EPIC Praises CFPB’s Personal Financial Data Rights Rule, Suggests Improvements

In comments to the Consumer Financial Protection Bureau, EPIC expressed support for the CFPB’s proposed Personal Financial Data Rights Rule and recommended ways to strengthen the rule’s privacy and data security requirements. The proposed rule would ensure that consumers can more readily access their data held by financial institutions while limiting the extent to which authorized third parties can collect, use, retain, and share that same data.

“EPIC urges the CFPB to promulgate rules that will empower consumers in their interactions with the financial services industry,” EPIC wrote. “The final rule should facilitate frictionless access by consumers to their financial information, enable consumers to understand and control who has access to their personal information and for what purposes they may use it, and prohibit third parties from collecting, using, or retaining personal information beyond what is reasonably necessary to provide the product or service requested by the consumer.”

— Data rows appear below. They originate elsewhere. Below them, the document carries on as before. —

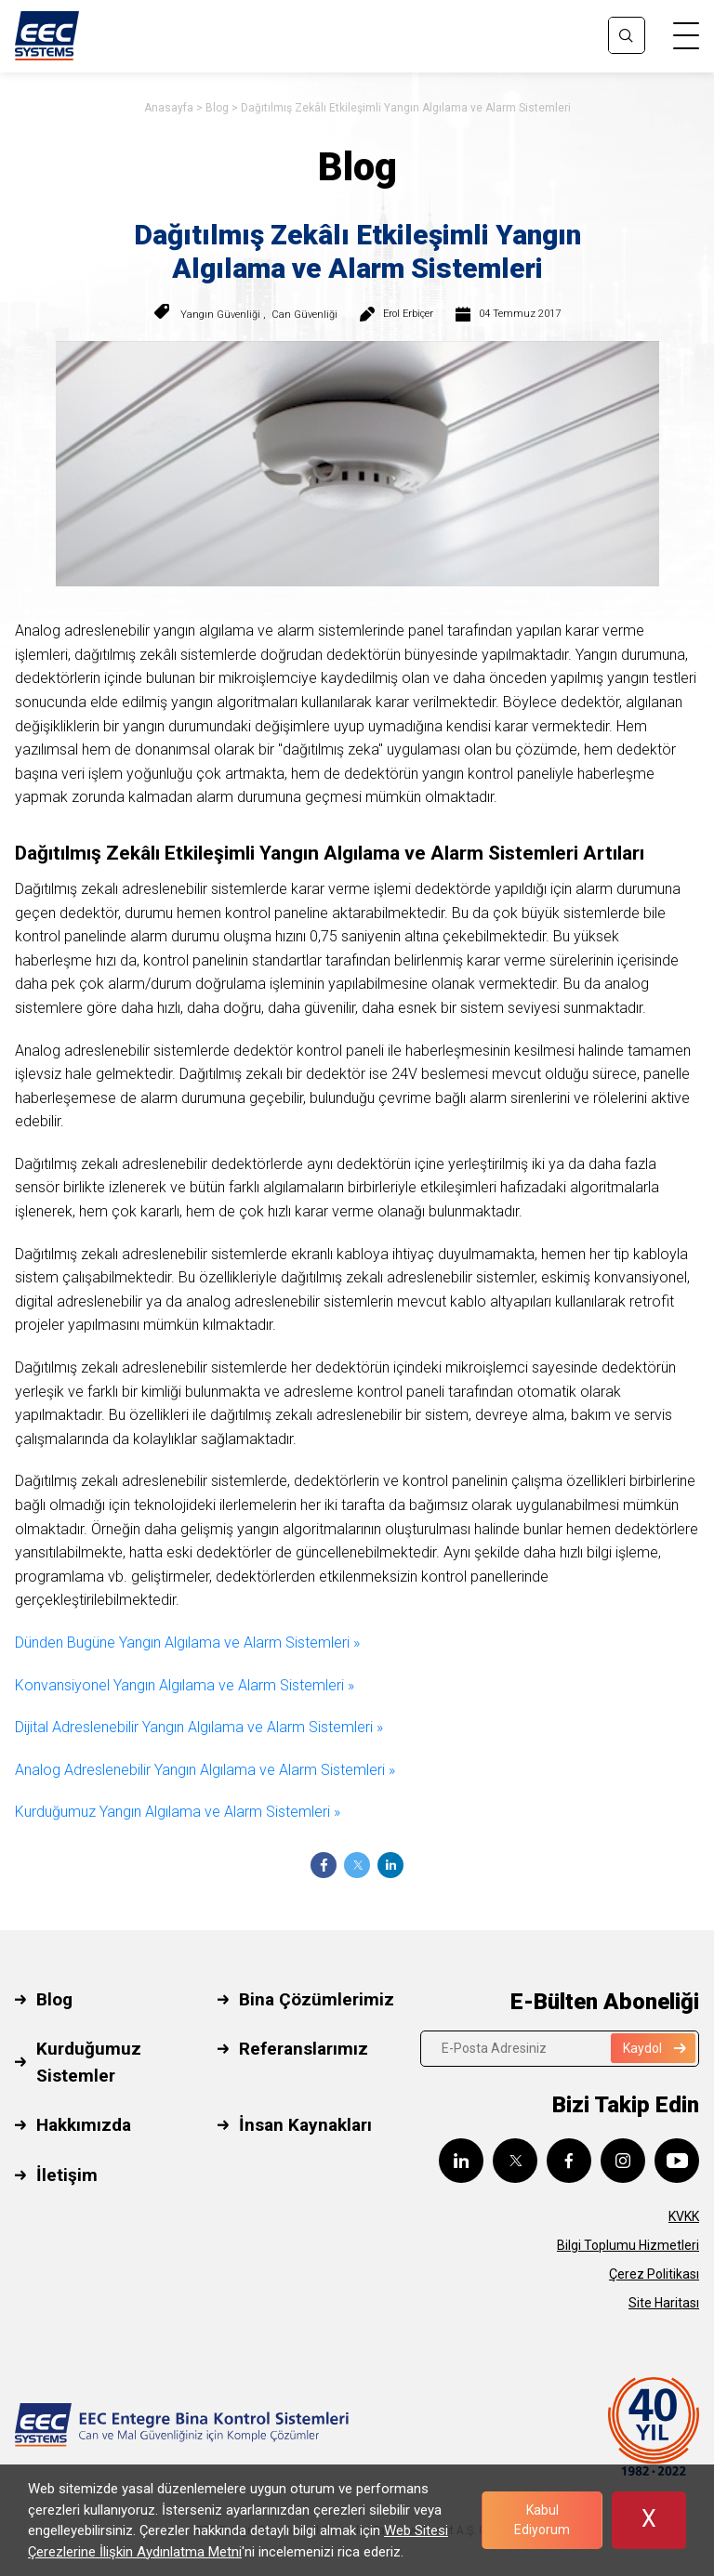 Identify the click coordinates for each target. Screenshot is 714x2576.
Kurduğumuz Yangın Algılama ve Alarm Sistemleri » (177, 1811)
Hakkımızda (83, 2125)
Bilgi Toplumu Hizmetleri (628, 2245)
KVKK (683, 2216)
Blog (217, 107)
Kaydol (654, 2048)
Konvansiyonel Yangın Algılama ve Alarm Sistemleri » (184, 1685)
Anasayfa (168, 107)
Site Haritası (663, 2302)
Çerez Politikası (654, 2274)
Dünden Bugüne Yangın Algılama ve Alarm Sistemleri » (187, 1642)
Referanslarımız (303, 2048)
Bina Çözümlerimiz (316, 1999)
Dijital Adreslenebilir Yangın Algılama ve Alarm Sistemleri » (199, 1727)
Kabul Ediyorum (542, 2520)
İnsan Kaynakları (305, 2125)
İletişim (67, 2175)
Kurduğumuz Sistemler (88, 2062)
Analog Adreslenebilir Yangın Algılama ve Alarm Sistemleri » (205, 1770) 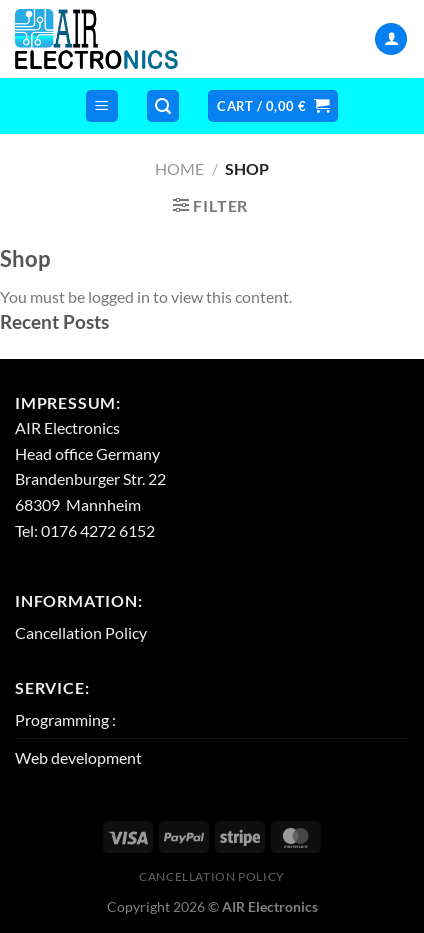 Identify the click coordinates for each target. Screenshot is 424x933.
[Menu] (102, 106)
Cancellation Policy (81, 632)
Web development (78, 757)
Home (179, 168)
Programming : (65, 719)
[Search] (163, 106)
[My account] (391, 39) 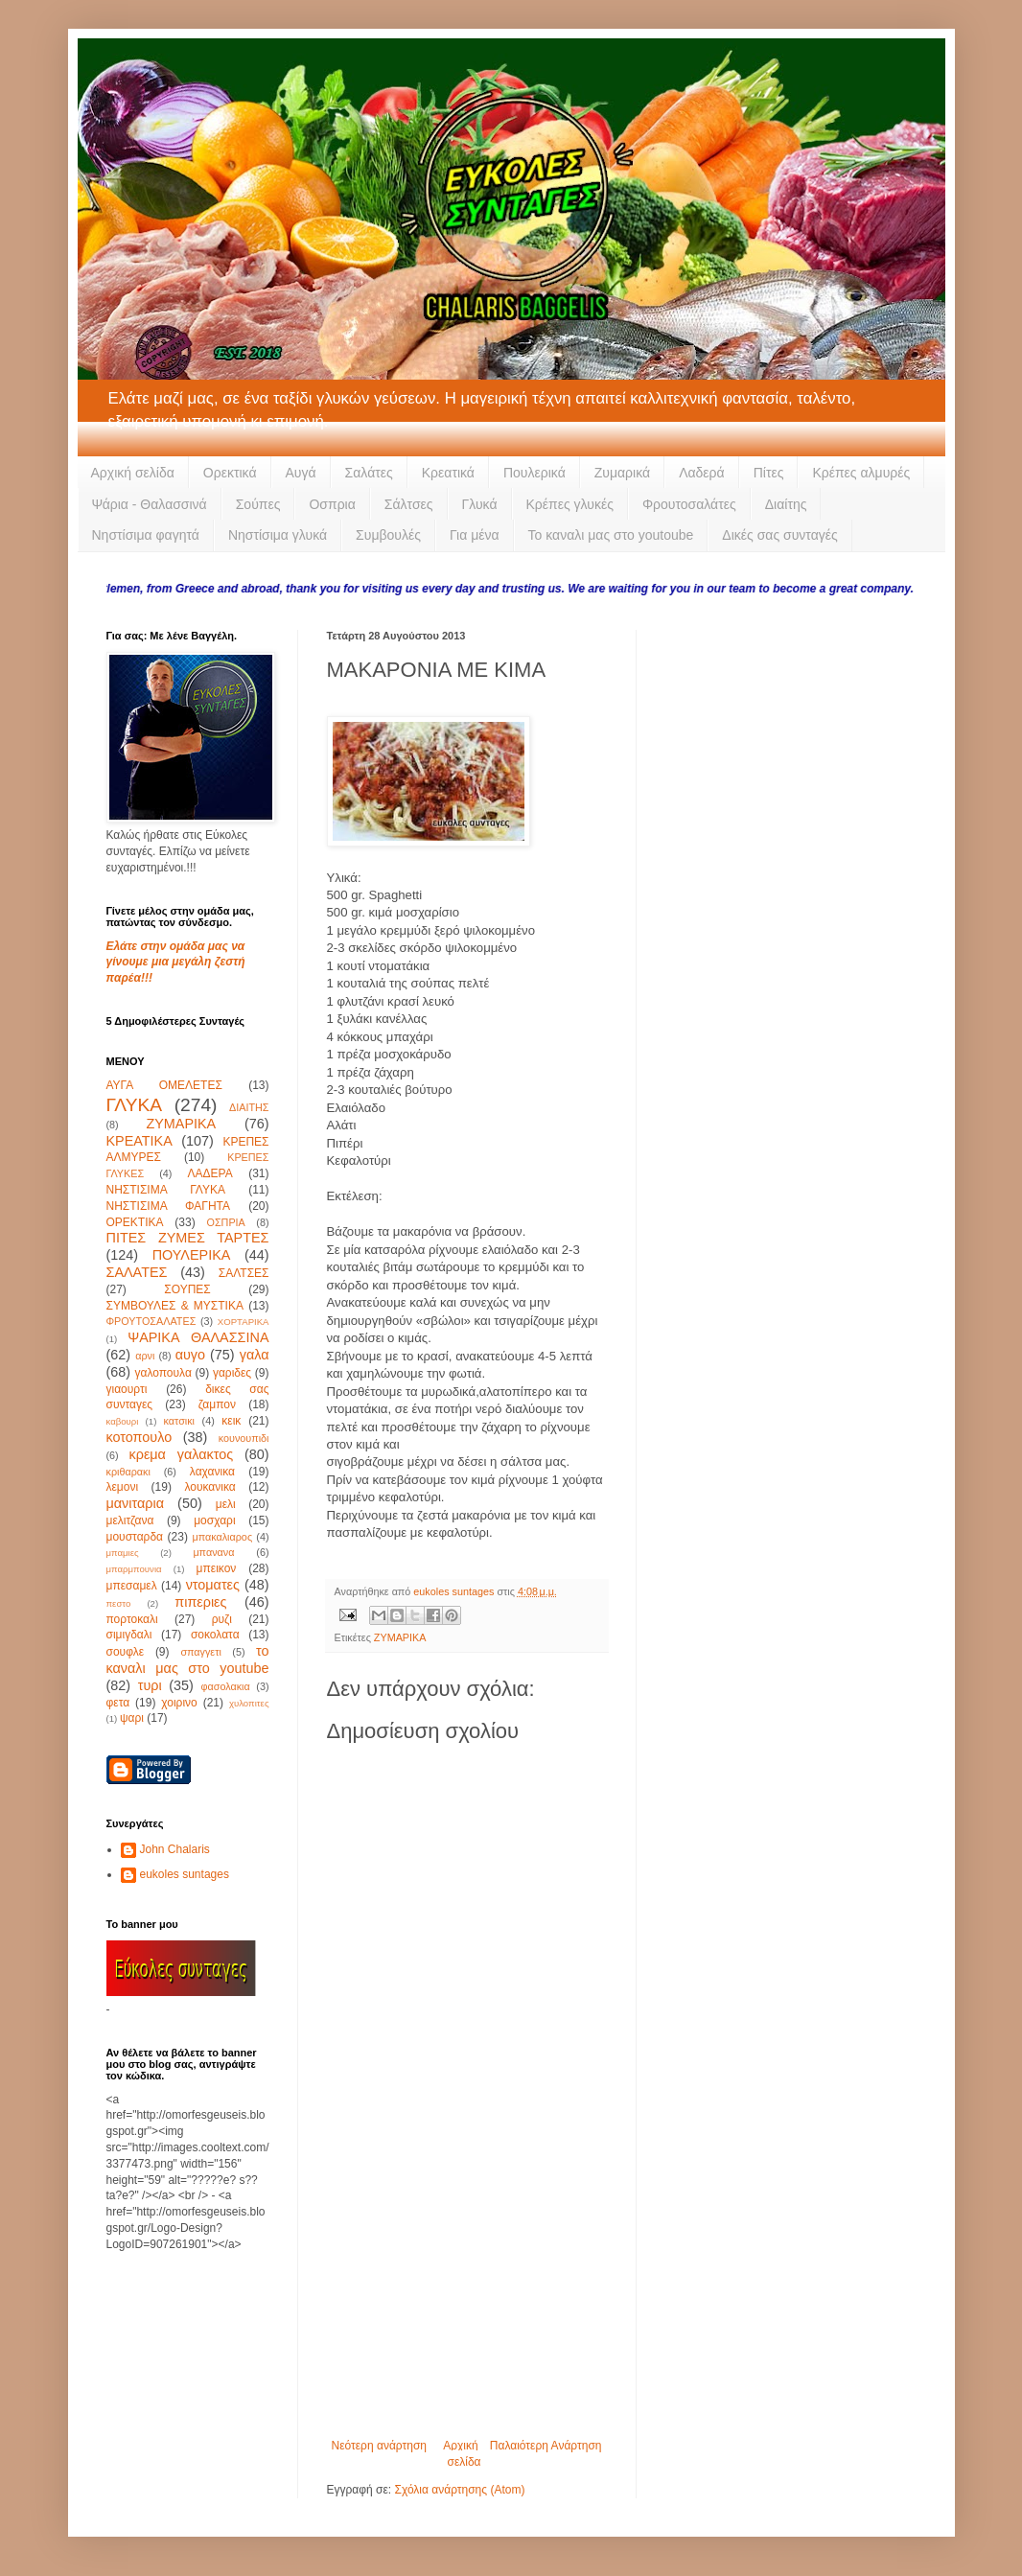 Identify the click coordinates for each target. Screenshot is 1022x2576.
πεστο (118, 1603)
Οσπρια (332, 504)
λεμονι (122, 1487)
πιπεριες (200, 1602)
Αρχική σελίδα (132, 472)
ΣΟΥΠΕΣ (187, 1289)
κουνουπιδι (244, 1438)
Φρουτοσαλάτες (689, 504)
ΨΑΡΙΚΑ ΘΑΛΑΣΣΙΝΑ (198, 1337)
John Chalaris (175, 1849)
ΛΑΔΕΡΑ (210, 1173)
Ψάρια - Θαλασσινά (149, 504)
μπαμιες (122, 1552)
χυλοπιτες (249, 1703)
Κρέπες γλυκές (570, 504)
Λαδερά (702, 472)
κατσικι (179, 1421)
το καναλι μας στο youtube (187, 1659)
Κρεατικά (448, 472)
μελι (226, 1504)
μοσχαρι (214, 1520)
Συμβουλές (388, 535)
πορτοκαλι (132, 1619)
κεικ (231, 1420)
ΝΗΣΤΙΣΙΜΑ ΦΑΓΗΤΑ (168, 1206)
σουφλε (125, 1652)
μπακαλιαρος (222, 1537)
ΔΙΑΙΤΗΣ (248, 1107)
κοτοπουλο (139, 1437)
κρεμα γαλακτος (181, 1454)
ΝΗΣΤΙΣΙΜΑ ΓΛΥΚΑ (165, 1189)
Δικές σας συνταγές (779, 535)
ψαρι (132, 1718)
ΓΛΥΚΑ (134, 1105)
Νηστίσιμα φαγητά (145, 535)
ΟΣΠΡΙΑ (226, 1222)
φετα (118, 1702)
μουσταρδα (135, 1536)
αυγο (190, 1354)
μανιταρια (135, 1503)
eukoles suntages (184, 1874)
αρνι (144, 1355)
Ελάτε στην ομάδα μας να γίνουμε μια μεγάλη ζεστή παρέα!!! (175, 963)
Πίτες (769, 472)
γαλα (254, 1354)
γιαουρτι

EPIC highlighted ways the proposed rule could be strengthened with respect to data minimization, consumer rights, account verification, data security, and industry standards. In particular, EPIC urged the CFPB to “limit third parties’ collection, use, and retention of sensitive personal information to what is strictly necessary to provide the product or service the consumer requests, and only consistent with the reasonable expectations of the consumer.”

EPIC routinely calls on the CFPB to strengthen privacy protections for consumers. EPIC filed comments at a previous stage of the CFPB’s Personal Financial Data Rights Rulemaking. EPIC also filed comments supporting the CFPB’s proposed revisions to Fair Credit Reporting Act rules, which among other changes would clarify that data brokers must comply with FCRA.